▶ [WORK ITEM]: Give again exactly the lines that run from the start of the records to the line holding "DA & FRUMUSETE", both ends counted. Do not include the pictures.

▶ [INPUT DATA]:
>>>
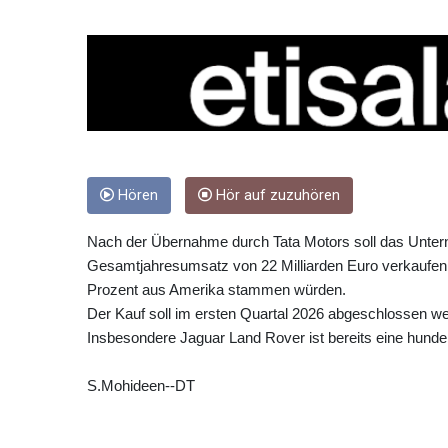
Hören
Hör auf zuzuhören
Nach der Übernahme durch Tata Motors soll das Untern
Gesamtjahresumsatz von 22 Milliarden Euro verkaufen,
Prozent aus Amerika stammen würden.
Der Kauf soll im ersten Quartal 2026 abgeschlossen wer
Insbesondere Jaguar Land Rover ist bereits eine hunder
S.Mohideen--DT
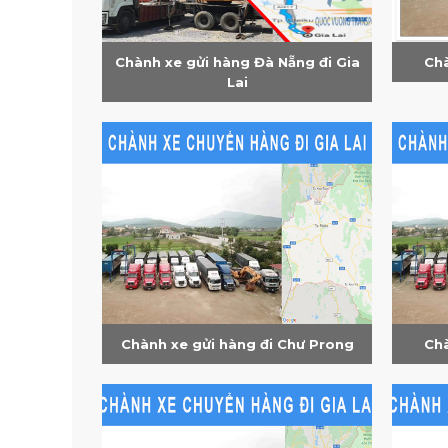
Chành xe gửi hàng Đà Nẵng đi Gia
Chà
Lai
Chành xe gửi hàng đi Chư Prong
Chà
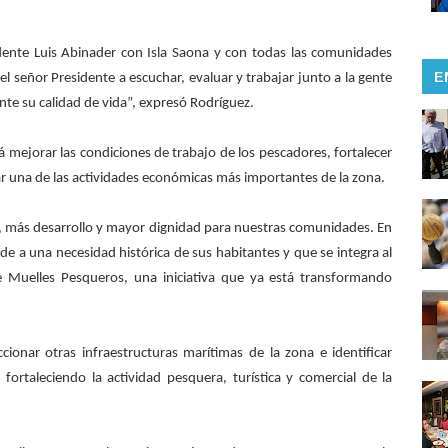
dente Luis Abinader con Isla Saona y con todas las comunidades
E
l señor Presidente a escuchar, evaluar y trabajar junto a la gente
nte su calidad de vida”, expresó Rodríguez.
á mejorar las condiciones de trabajo de los pescadores, fortalecer
ar una de las actividades económicas más importantes de la zona.
 más desarrollo y mayor dignidad para nuestras comunidades. En
 a una necesidad histórica de sus habitantes y que se integra al
e Muelles Pesqueros, una iniciativa que ya está transformando
cionar otras infraestructuras marítimas de la zona e identificar
rtaleciendo la actividad pesquera, turística y comercial de la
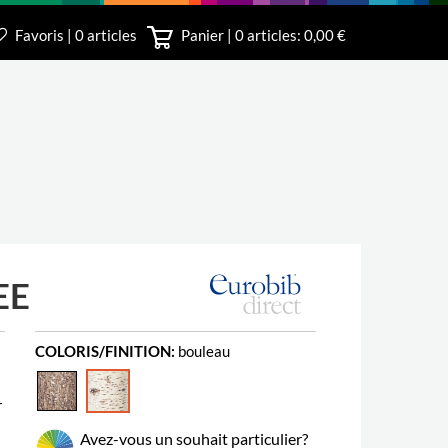
Favoris | 0 articles
Panier |
0
articles: 0,00 €
irect
EE
COLORIS/FINITION:
bouleau
r
Avez-vous un souhait particulier?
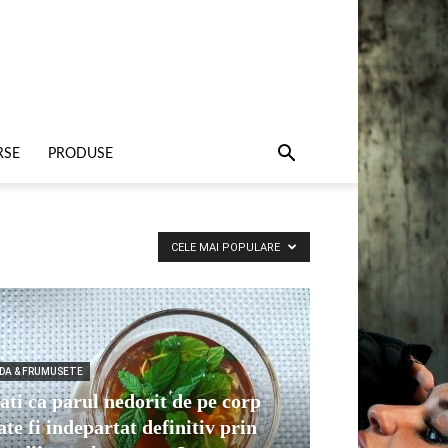
RSE
PRODUSE
CELE MAI POPULARE
DA & FRUMUSETE
iati ca parul nedorit de pe corp
ate fi indepartat definitiv prin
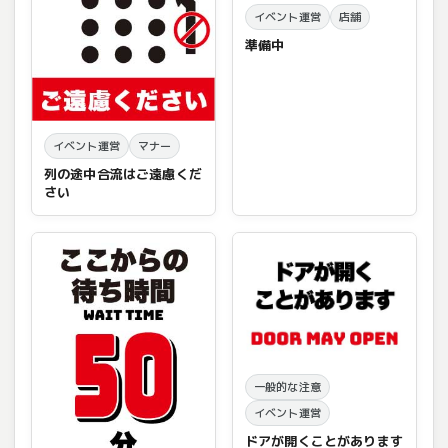
イベント運営
店舗
準備中
イベント運営
マナー
列の途中合流はご遠慮くだ
さい
一般的な注意
イベント運営
ドアが開くことがあります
<<<
▶ [OUTPUT OF THE TASK]:
Hören
Hör auf zuzuhören
Nach der Übernahme durch Tata Motors soll das Untern
Gesamtjahresumsatz von 22 Milliarden Euro verkaufen,
Prozent aus Amerika stammen würden.
Der Kauf soll im ersten Quartal 2026 abgeschlossen wer
Insbesondere Jaguar Land Rover ist bereits eine hunder
S.Mohideen--DT
Chành xe gửi hàng Đà Nẵng đi Gia
Chà
Lai
Chành xe gửi hàng đi Chư Prong
Chà
dente Luis Abinader con Isla Saona y con todas las comunidades
E
l señor Presidente a escuchar, evaluar y trabajar junto a la gente
nte su calidad de vida”, expresó Rodríguez.
á mejorar las condiciones de trabajo de los pescadores, fortalecer
ar una de las actividades económicas más importantes de la zona.
 más desarrollo y mayor dignidad para nuestras comunidades. En
 a una necesidad histórica de sus habitantes y que se integra al
e Muelles Pesqueros, una iniciativa que ya está transformando
cionar otras infraestructuras marítimas de la zona e identificar
rtaleciendo la actividad pesquera, turística y comercial de la
Favoris | 0 articles
Panier |
0
articles: 0,00 €
irect
EE
COLORIS/FINITION:
bouleau
r
Avez-vous un souhait particulier?
RSE
PRODUSE
CELE MAI POPULARE
DA & FRUMUSETE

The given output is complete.